We all know the feeling – you have just shot a string of touching holes and out of nowhere – a flyer! A single solitary hole that decides to ruin all your hard work!
Flyers, as they are known, are seemingly random shots within groups.
But first – a thought on group sizing. To me, three rounds is not a group. Statistically, you need much bigger sample sizes before you can really draw any conclusion from it. In fact, I tend to average over ten shots for things like my zero. Unless you are shooting with a captive rifle (i.e. you don’t touch the thing at all) – our input into the shooting is always going to be much, much more than most people seem to want to admit.
By increasing your group sizing you are evaluating things on, you start to differentiate between an actual, random flyer, or the fact you statistically had a run of shots on one side of your distribution average followed by one at the other extreme.
So, what are some of the variables that can cause flyers?
Well. Anything that varies from one shot to another has the potential to cause an issue. Let us break them down into three main groups – the shooter, the gear and the environment.
The Shooter
I always get these random flyers when I am out shooting!
Well. If you always get them, are they so random?
- Natural Point of Aim
- Sight Picture
- Hold
- Trigger Control
- Follow Through
Any one of these things can cause the ‘random’ flyer. Unless you can one hundred per cent guarantee that you shot each time, every time, the same. This is most likely your issue. Does the flyer always seem to come at the same point in a string of fire? It might be the gun heating up; it might be you forgetting to apply the fundamentals every time.

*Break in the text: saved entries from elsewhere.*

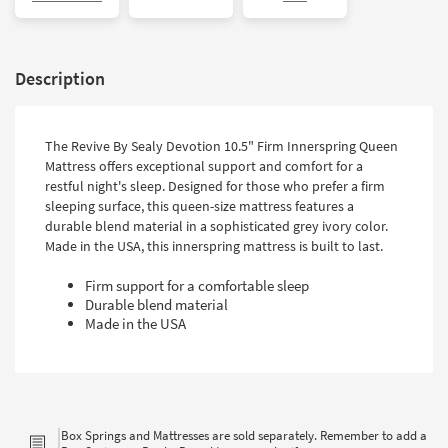
Description
The Revive By Sealy Devotion 10.5" Firm Innerspring Queen
Mattress offers exceptional support and comfort for a
restful night's sleep. Designed for those who prefer a firm
sleeping surface, this queen-size mattress features a
durable blend material in a sophisticated grey ivory color.
Made in the USA, this innerspring mattress is built to last.
Firm support for a comfortable sleep
Durable blend material
Made in the USA
Box Springs and Mattresses are sold separately. Remember to add a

However. Let’s say you have your shooting nailed – and you can reliably call your shots every single time. A called or pulled shot – well, is it still a flyer?
The Gear
Consistency is the key to reliable, repeatable shooting. The more you can remove these variables the more we reduce the likelihood of something getting introduced into the groups that you are not expecting to be there. This is the difference between my ‘hunting’ loads and my ‘target’ loads. Slowing the process down, measuring out every single load, sorting, trimming, checking consistency.
It also depends on how fastidious you really want to get. You only need to look at the BR shooters to get an idea of how fine into the details you can get – have you measured your brass by both weight and internal capacity? How about sorting all the projectiles into similar weight classes? Have you trimmed the necks on your brass to ensure consistent neck tension? Do you measure every round for concentricity?
- Neck Tension
- Seating Depth
- Bullet Diameter and length
- Primers
- Brass
- Powder
In regards to the rifle itself?
- Loose action screws
- Scope / Ring Screws
- Poor crown
- Warped Barrel
- Poor Bedding
- Scope Parallax
Again, things that would cause a ‘constant’ issue – but could also cause the occasional random flyer.
The Environment
We should all be aware the heat affects our ammo – causing changes in temperature. Depending on the firearm, a string of fire can be enough to cause significant shifts in POI. For example – say you fire three rounds off, leaving the bolt open between shots. The forth round, just before you pull the trigger, you get distracted/notice something/need to sneeze/whatever and end up leaving that round in there for longer than the rounds before, or the rounds after. The cartridge sitting in a hot chamber now likely has a different pressure output than anything else you are going to shoot today, potentially leading to a flyer. This might not even be something you consciously register at the time.
- Temperature Changes
- Wind changes
- A target flapping in the breeze
In short – there are many, many things that could be causing a flyer. It becomes a case of systematically removing variables to identify what is causing them. Or. You could learn to live with occasional flyers and not loose any hair over it.